ナウい飲みニケーション!

「出社」の概念がない!? 自由すぎる会社の”飲みニケーション”/ユーザベース

第9回 ユーザベース

文:西本 美沙 / 写真:中島 正之 11.14.2017

「飲みニケーション」ってダサいよね。というか、なんで会社の人とお酒を飲まなきゃいけないの? 義務的に飲みに行く嫌なイメージがつきまとっていた飲みニケーション。しかしスタートアップ企業を中心として飲みニケーション施策を導入しているそう。どんなモチベーションで飲み会に参加しているのでしょうか? ということで、今回は、ソーシャル経済ニュース「NewsPicks」や企業・業界情報プラットフォーム「SPEEDA」を世界に展開する株式会社ユーザベースです。なにやら今日はインターンシップの初日だそうで、若い人たちがいっぱいです。それではさっそく潜入してみましょう。

ソーシャル経済ニュース「NewsPicks」や企業・業界情報プラットフォーム「SPEEDA」を提供する株式会社ユーザベース。「経済情報で、世界をかえる」をミッションとして掲げるユーザベースでは、現在、世界各国の経済情報をいち早く届けるために、東京・大阪のほかにスリランカ、上海、シンガポール、香港、ニューヨークの世界5カ国に活動拠点があります。日々のやりとりはもちろんオンラインツール。

それでも、やはり対面コミュニケーションが大事な役割を果たしているというユーザベース。一体どんな飲みニケーションなのでしょうか?

こだわり1:若い子が嫌なのは強制される“飲みニケーション”

今回、カンパネラ編集部がお邪魔した日は、サマーインターンシップ初日でした。ユーザベースでは経済情報を取り扱う企業として、今年のインターンシップでは「グローバルなM&A戦略に挑戦する」と題して、外資系投資銀行出身の役員などによる事業戦略やM&A戦略のレクチャーが行われた後、最終日にはインターン参加者らによる買収戦略プレゼンテーションがありました。そのほかにも、NewsPicksの「プロピッカー」(各分野のプロフェッショナル)であるインテグラル代表 佐山展生さんによる講演も。なんともぜいたくなインターンシップですね。

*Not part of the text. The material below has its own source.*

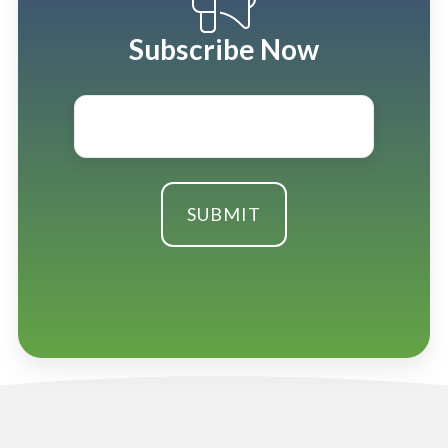
Subscribe Now
Email
*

そして、そんなインターンシップ初日にまずは歓迎と交流の意味も込め、オフィスで先輩社員を交えた飲みニケーションがスタートです。

はい、かんぱ〜い
用意されたピザも一瞬で若い社員の胃袋の中に消えてしまいました

ユーザベースでは、「社内バー」と称してこのような社内飲み会を数カ月に1度実施しています。そのほかにも社員交流の活性化を目的とした施策として、新入社員とランダムに選ばれた他部署の社員をマッチングさせてバディー(相棒)とする「ウェルカムパートナー制度」があります。これは新入社員がいち早く会社のカルチャーになじめるようにするためだそうです。

さて、この日はインターンシップ初日でしたが、先輩たちがお酒を前にして既に盛り上がっています。そんな現場に若者は何を思うのでしょうか? 「正直、社内の飲み会はうざい!」と思っているんじゃないでしょうか……。インターンシップに参加していた中川さんと河合さんにお話を聞いてみました。

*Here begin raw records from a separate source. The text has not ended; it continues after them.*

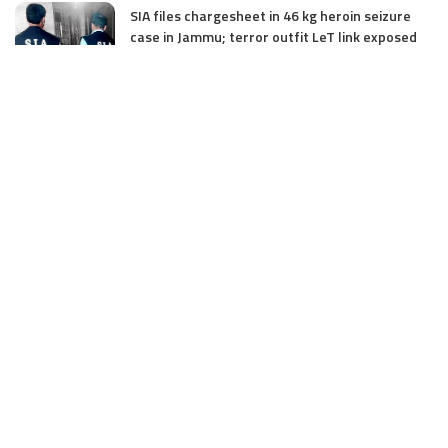
SIA files chargesheet in 46 kg heroin seizure
case in Jammu; terror outfit LeT link exposed
July 27, 2025
Massive Financial Irregularities and Tender
Violations in SKIMS: M/S Gousia Fayaz Under
Scanner
July 5, 2025
Tussle Over Power: J&K’s Agriculture
Graduates Left Waiting for Jobs
July 4, 2025
E11 Bash Tennis Cricket Trials to Begin from
July 27 at DPS Panthachowk Srinagar
July 4, 2025
Srinagar to Host Trials Soon as India’s Tennis
Cricket Icons and Rising Stars Gather in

サマーインターンシップに参加していた二人。左:中川さん、右:河合さん

「いえ、若者が嫌だと言ってる飲み会は強制的な飲みニケーションだと思います。義務化されていないフラットな社内飲みであれば、お店に移動する時間もかからないし効率的ですよね。仕事とプライベートが半分半分なのもちょうどいいと思います。それにお酒の席だと社員の方にざっくばらんに今後の戦略を聞けるのもいいですよね」(河合さん)

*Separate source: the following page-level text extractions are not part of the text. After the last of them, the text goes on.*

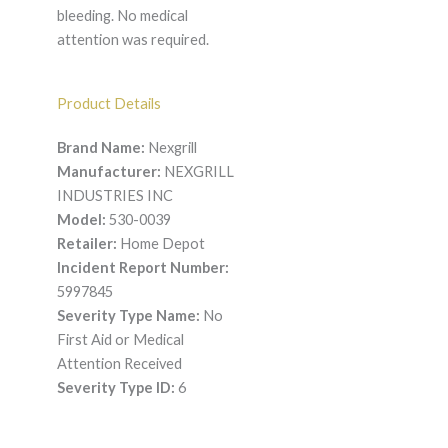
bleeding. No medical
attention was required.
Product Details
Brand Name:
Nexgrill
Manufacturer:
NEXGRILL
INDUSTRIES INC
Model:
530-0039
Retailer:
Home Depot
Incident Report Number:
5997845
Severity Type Name:
No
First Aid or Medical
Attention Received
Severity Type ID:
6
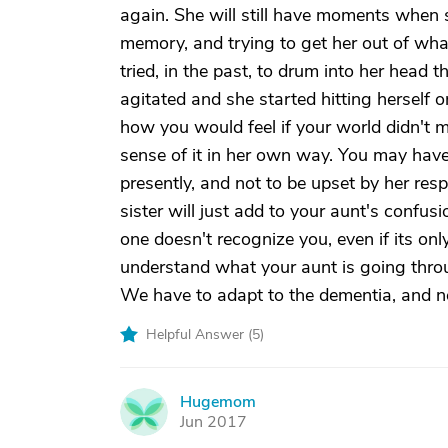
again. She will still have moments when
memory, and trying to get her out of whate
tried, in the past, to drum into her head t
agitated and she started hitting herself 
how you would feel if your world didn't 
sense of it in her own way. You may have t
presently, and not to be upset by her res
sister will just add to your aunt's confus
one doesn't recognize you, even if its only
understand what your aunt is going throug
We have to adapt to the dementia, and no
Helpful Answer (
5
)
Hugemom
H
Jun 2017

「他の企業も含めていくつかインターンで企業の飲み会に参加しましたが、定期的な飲み会は部署の垣根を越えた交流にもなっているし、飲み会があることで仕事のペースや区切りをつくることもできるんじゃないかなと思いました。僕も同じで、先輩の方にいろいろ気になっていることが聞けたのもよかったです」(中川さん)

よかった! 飲みニケーションを拒絶する意見だったらどうしようかと思っていましたが、「強制されない自由な飲みニケーション」は仕事においても効果的だと感じているとのことです。